An dieser Stelle gebührt (wieder einmal) unserem Kapitän und seinem 1. Offizier ein grosses Dankeschön – der beste Blick auf die Bären ist auf einer Strecke, die genau zwischen 2 Vogelschutzinseln liegt. Nun muss man aber von jeder dieser Inseln jeweils 300 Meter Abstand halten, und um das hinzubekommen muss man in dem Fall in einer virtuellen Fahrrinne bleiben, die nur 10 Meter breiter ist als unser Schiff.
Die Brücke bekommt es aber hin, uns zweimal hin und her zu fahren, so dass wir einen schönen Blick auf die Bärenfamilie haben. Die 300 Meter Abstand lassen sich zwar nicht wegdiskutieren, aber immerhin!
Stefan leiht dann sowohl Natascha wie auch mir testhalber sein neues 600/f4 Tele aus, ermahnt uns aber zur vorsichtigen Handhabung da die Teile derzeit 1.5 Jahre Lieferfrist haben.
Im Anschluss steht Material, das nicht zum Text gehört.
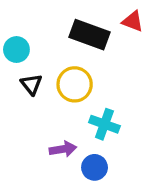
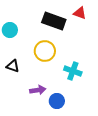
black triangle: (31, 84) -> (13, 66), moved, turned -32
cyan cross: (104, 124) -> (73, 71), moved

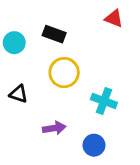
black rectangle: (54, 21) -> (54, 34), moved, size x0.7
blue circle: (57, 101) -> (94, 145), moved

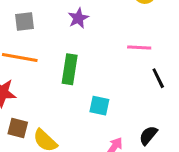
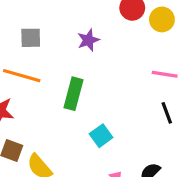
pink line: (139, 47) -> (165, 74), moved
cyan square: (99, 106) -> (101, 136), turned 36

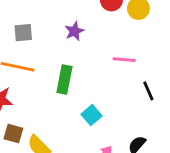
pink line: (165, 74) -> (124, 60), moved

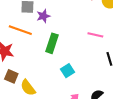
purple star: (74, 31) -> (43, 16), moved

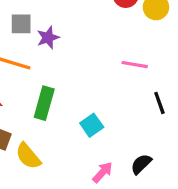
green rectangle: (52, 43) -> (44, 103), moved

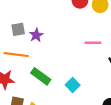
green rectangle: (44, 103) -> (41, 76), turned -60

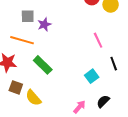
pink line: (93, 43) -> (98, 40), turned 56
cyan square: (73, 85) -> (92, 76), moved

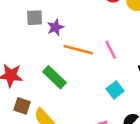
orange line: (22, 40) -> (78, 50), moved
pink line: (98, 40) -> (111, 50), moved

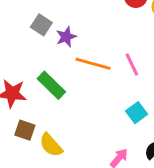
gray square: (35, 18) -> (41, 25), turned 35
green rectangle: (54, 77) -> (51, 85), moved

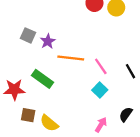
pink line: (132, 65) -> (101, 66), moved
cyan square: (137, 113) -> (100, 90), moved

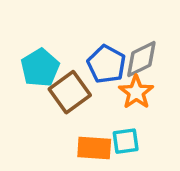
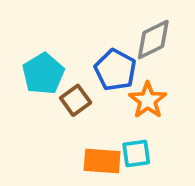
gray diamond: (141, 59) -> (153, 40), moved
brown square: (70, 92) -> (76, 100), size x0.7

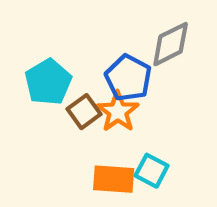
orange star: (148, 100) -> (118, 112), moved
cyan square: (136, 153) -> (152, 171), turned 36

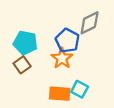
cyan pentagon: (48, 82) -> (25, 43), turned -30
brown square: (84, 112) -> (22, 65), moved

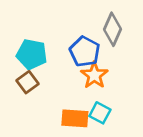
gray diamond: (90, 23) -> (112, 29), turned -40
orange star: (62, 58) -> (94, 75), moved

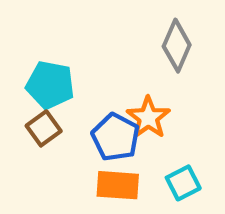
blue pentagon: (85, 52) -> (116, 137), moved
cyan square: (100, 113) -> (183, 183), moved, turned 35

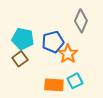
blue pentagon: (116, 137) -> (53, 42), moved, turned 30
cyan square: (183, 183) -> (75, 81), moved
Abgesehen davon, dass mir das 600er deutlich zu teuer wäre, ist es auch noch bleischwer – mein 800er war da glaub’s wirklich ein guter Kompromiss.
Wir beobachten also ausgiebig die Bärenfamilie; nach einiger Zeit legen sich Mama und die Kids aber in einer Kuhle zum Schlafen hin, und es passiert erstmal nichts weiter.
Wir fahren daher an dieser Stelle erst einmal als Zwischenprogramm zurück zum Gletscher; dort hat es mehrere Dutzend Robben, die eigentlich quasi ein Selbstbedienungsbuffet für Bären darstellen – aber leider sichten wir dort nichts Spannendes, und daher findet auch die ehemals geplante 3. Zodiacfahrt nicht mehr statt.
Dafür gibt es aber nochmal eine zweite wunderschöne rostrote Robbe, die ähnlich fotogen ist wie die von heute morgen (war das echt auch erst HEUTE?)
Nach etwa einer Stunde geht es zurück zur Bäreninsel, und tatsächlich haben sich die Tiere nochmal bewegt. Wir können nochmal ein paar schöne Bilder machen:
Zu dieser Zeit ist es kurz vor 23 Uhr und der Kapitän bringt uns auf die Weiterreise in Richtung Longyearbyen. Wir sind etwa 10-12 Fahrstunden von dort entfernt, d.h. wir werden morgen sicher noch etwas sehen, aber langsam nähert sich die Reise definitiv ihrem Ende & wir haben zum ersten Mal wieder einen Zeitplan einzuhalten.
Ich beende den Tag mit weit über 4‘000 Fotos – die 1‘700 von der Robbenausfahrt am Morgen, plus 2‘400 hauptsächlich vom Vogelfelsen (beim Versuch, Puffins im Flug zu erwischen) und den Bären.